百合奈さんのケーキも食べて、みんなが俺にプレゼントをくれた。

今はそれを部屋で鑑賞中。


沙梨はお守りだった。
蓮はミニカーだった。
梓は俺が欲しかったブックカバー。
恵はイヤホン。
竜司はバレーボール。
紅葉はわざわざ部屋に持ってきてくれた、パーティーでれば良かったのに、そんな柄じゃないって言って、ニット帽をくれた。
百合奈さんはタオルハンカチ。
匠さんはメンズ服、さすがセンスが良い。

皆、悩んで買ってくれたのか…?

そんなわけないか、ここの患者は外に出ようとしないから。
おそらく紅葉と竜司が扱えるPCでだろう。

乾いたノックが静かな部屋に響いた。

「どうぞ。
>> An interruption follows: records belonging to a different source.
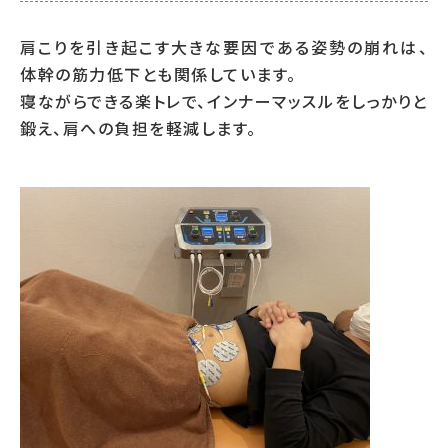
肩こりを引き起こす大きな要因である姿勢の崩れは、
体幹の筋力低下とも関係しています。
寝ながらできる楽トレで、インナーマッスルをしっかりと
鍛え、肩への負担を軽減します。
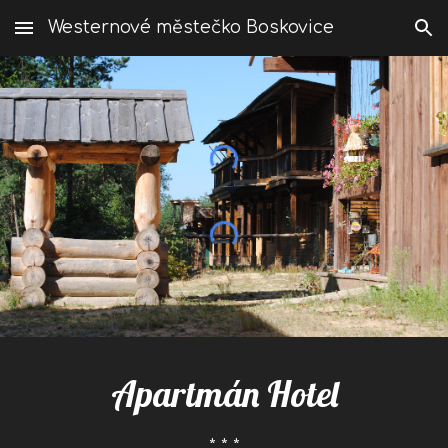
Westernové městečko Boskovice
Skip to main content
Skip to navigation
Apartmán Hotel
* * *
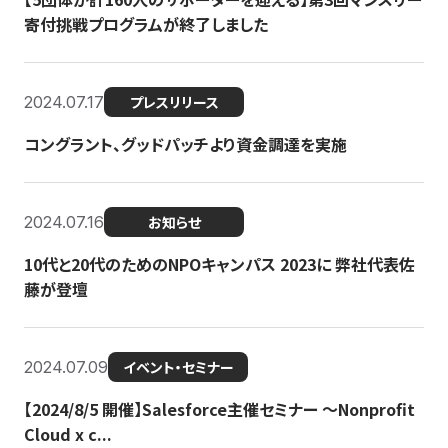
寄付挑戦プログラムが終了しました
2024.07.17
プレスリリース
コングラント、グッドパッチより資金調達を実施
2024.07.16
お知らせ
10代と20代のためのNPOキャンパス 2023に 弊社代表佐
藤が登壇
2024.07.09
イベント・セミナー
【2024/8/5 開催】Salesforce主催セミナー 〜Nonprofit
Cloud x c...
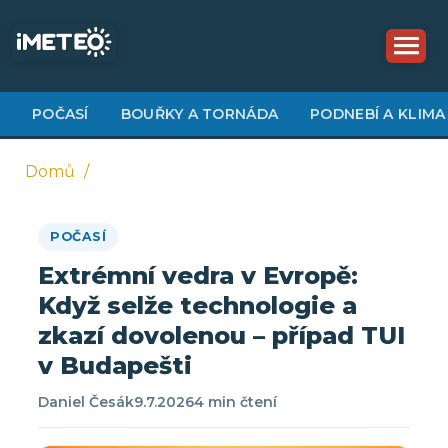
Přejít
k
hlavnímu
obsahu
POČASÍ
BOUŘKY A TORNÁDA
PODNEBÍ A KLIMA
Domů
Drobečková
POČASÍ
navigace
Extrémní vedra v Evropě:
Když selže technologie a
zkazí dovolenou – případ TUI
v Budapešti
Daniel Česák
9.7.2026
4 min čtení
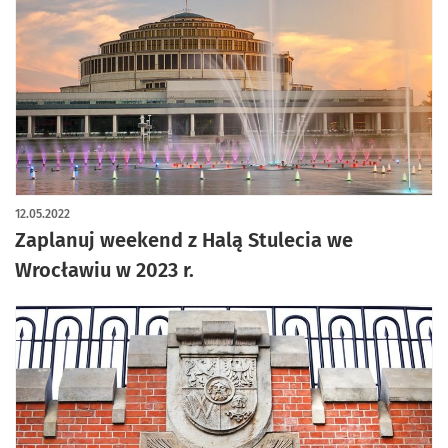
12.05.2022
Zaplanuj weekend z Halą Stulecia we
Wrocławiu w 2023 r.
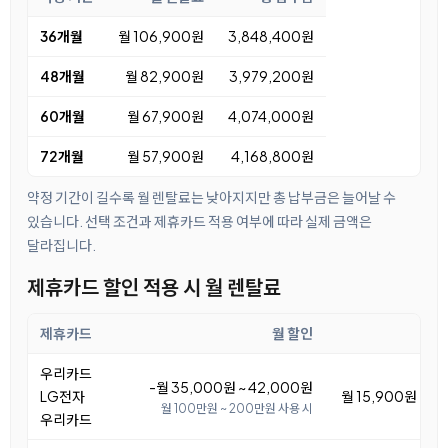
36개월
월 106,900원
3,848,400원
48개월
월 82,900원
3,979,200원
60개월
월 67,900원
4,074,000원
72개월
월 57,900원
4,168,800원
약정 기간이 길수록 월 렌탈료는 낮아지지만 총 납부금은 늘어날 수
있습니다. 선택 조건과 제휴카드 적용 여부에 따라 실제 금액은
달라집니다.
제휴카드 할인 적용 시 월 렌탈료
제휴카드
월 할인
우리카드
-월 35,000원 ~ 42,000원
LG전자
월 15,900원 ~ 2
월 100만원 ~ 200만원 사용 시
우리카드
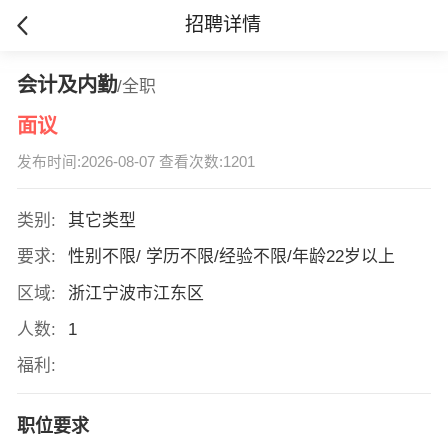
招聘详情
会计及内勤
/全职
面议
发布时间:2026-08-07 查看次数:1201
类别:
其它类型
要求:
性别不限/ 学历不限/经验不限/年龄22岁以上
区域:
浙江宁波市江东区
人数:
1
福利:
职位要求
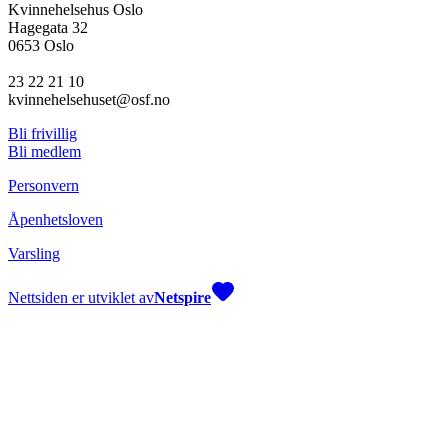
Kvinnehelsehus Oslo
Hagegata 32
0653 Oslo
23 22 21 10
kvinnehelsehuset@osf.no
Bli frivillig
Bli medlem
Personvern
Åpenhetsloven
Varsling
Nettsiden er utviklet av
Netspire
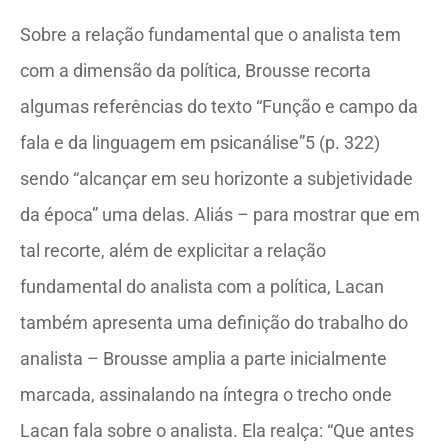
Sobre a relação fundamental que o analista tem
com a dimensão da política, Brousse recorta
algumas referências do texto “Função e campo da
fala e da linguagem em psicanálise”5 (p. 322)
sendo “alcançar em seu horizonte a subjetividade
da época” uma delas. Aliás – para mostrar que em
tal recorte, além de explicitar a relação
fundamental do analista com a política, Lacan
também apresenta uma definição do trabalho do
analista – Brousse amplia a parte inicialmente
marcada, assinalando na íntegra o trecho onde
Lacan fala sobre o analista. Ela realça: “Que antes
」

匠さんだった。

「服、どうだ?気に入ったか?」

「えぇ、俺の趣味そのものでしたよ。」

「なら良かった。似合うと思ったものを買ってきたんだ。」

「ありがとうございます。大切にきますね!」

「ちんちくりんになっても飾っとけよ。」

「さすがにもう成長しませんよ。」

「それもそうだ。」


沈黙が、流れる。


この空気を切ったのは匠さんだった。


「なぁ、怖くないのか。」

「死ぬことですか?」

「あぁ。」

「怖いに決まってるじゃないですか。あと1年で俺は死ぬ確定ですもん。」

「治したいと、思うか。」

「思いま」

急な、吐き気…


「えほっ、、が…っ!!うぇ、かは、っ!!」

白い洗面台に血が飛び散る。

「はぁ、はぁ、は、は、ははっ…」

「大丈夫か?もう、苦しくないか?」

「もう大丈夫…匠さん、あの、俺…し、死にたくない…っ!」

「わかってる。誰だってそうだ」

「嫌だ…もうやだよ、死にたくない…こんな体のまま死にたくなんてない!」

「大丈夫。絶対。」

「なんで、匠さんはそう言い切れるんですか。まだ治した経験も無いのに…長くいる俺でさえ助かった人を見たことないんですよ!?」

「大丈夫だ!!!!


俺が、命に代えてでも助けるから。」